What Does it Take to Innovate?

Orthopaedic device manufacturers are often called upon by surgeons to develop new devices that transform care—to improve surgeon techniques, hospital efficiencies and patients’ lives. In the face of widespread industry challenges, such as price pressures and regulatory roadblocks, product innovation lags.

BONEZONE spoke to four executives and surgeons about the need, cost and obstacles for innovation.

“Innovation does not always lead to short-term sales impact, so most companies are afraid to invest in it,” says Ken Gall, Ph.D., Founder & CTO of MedShape. “But even without premium pricing strategies, product innovation is necessary to stay competitive long-term. Companies that do not innovate will eventually lose market share to innovative companies, especially since emerging new technologies do not always force premium pricing, but can sometimes bring new product function without additional per-unit costs. Resourcing for product innovation in startups or large companies comes from risk capital, money that is invested for longer term gain vs. short-term earnings.”

Innovation can be seen as a double-edged sword. Lack of innovation, especially in mid- and-small-tier players, can hinder companies’ negotiating power with hospitals. True innovation saddles companies with upfront costs in the hopes of greater adoption and return. All products are undergoing cost scrutiny by hospitals and payors.

However some in the industry, including surgeons, have questioned whether the need for more innovative products exists due to the cost to hospitals and time required by surgeons to learn how to use new devices. This applies to the more mature market segments, such as hip, knee and trauma.

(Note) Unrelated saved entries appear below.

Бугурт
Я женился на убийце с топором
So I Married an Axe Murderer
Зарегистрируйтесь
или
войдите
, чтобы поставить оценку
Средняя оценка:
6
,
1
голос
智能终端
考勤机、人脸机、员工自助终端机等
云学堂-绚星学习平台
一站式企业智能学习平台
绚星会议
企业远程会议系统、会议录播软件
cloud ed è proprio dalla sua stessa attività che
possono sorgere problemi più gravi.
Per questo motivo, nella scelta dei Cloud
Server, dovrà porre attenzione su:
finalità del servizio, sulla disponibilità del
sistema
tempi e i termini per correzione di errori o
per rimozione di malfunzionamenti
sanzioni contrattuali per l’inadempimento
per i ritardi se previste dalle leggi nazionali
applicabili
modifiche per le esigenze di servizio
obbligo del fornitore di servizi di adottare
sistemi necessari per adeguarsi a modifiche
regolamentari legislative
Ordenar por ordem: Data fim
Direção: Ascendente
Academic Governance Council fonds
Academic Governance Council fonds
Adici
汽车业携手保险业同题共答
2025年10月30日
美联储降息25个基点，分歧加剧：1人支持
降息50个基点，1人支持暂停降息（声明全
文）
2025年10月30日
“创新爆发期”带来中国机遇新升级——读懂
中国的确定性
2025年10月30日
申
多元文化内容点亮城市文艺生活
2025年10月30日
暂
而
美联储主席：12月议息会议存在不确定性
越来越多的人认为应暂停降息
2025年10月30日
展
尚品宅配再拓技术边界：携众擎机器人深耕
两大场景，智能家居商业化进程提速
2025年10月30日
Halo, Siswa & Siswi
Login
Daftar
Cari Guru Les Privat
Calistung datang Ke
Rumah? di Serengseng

In developing products, all companies need to determine the payoff to innovate. What will and won’t hospitals pay for today? What are surgeons looking for?

“Physicians and hospitals are getting frustrated by the cost of implants and devices,” says Lee Hunter, M.D., an orthopaedic hand, elbow and shoulder surgeon and Founder of Hunter Medical. “So much of what we use regularly is off-patent. Often times, companies will roll out a device that is similar to what is on the market now. They’ll put out a new ad campaign and charge a premium of 20 percent more than their generation implant just two years ago. People have started to look at that and demand more. The price of an implant has never correlated with functional outcome of a patient, for any device. The $300 suture anchor has never been shown and will never be shown to provide any better functional outcome than the standard $100 suture anchor. You’re going to see a lot of hospitals, as their budgets get squeezed tighter, push that more and resist some of these pricing increases for standard technology devices.”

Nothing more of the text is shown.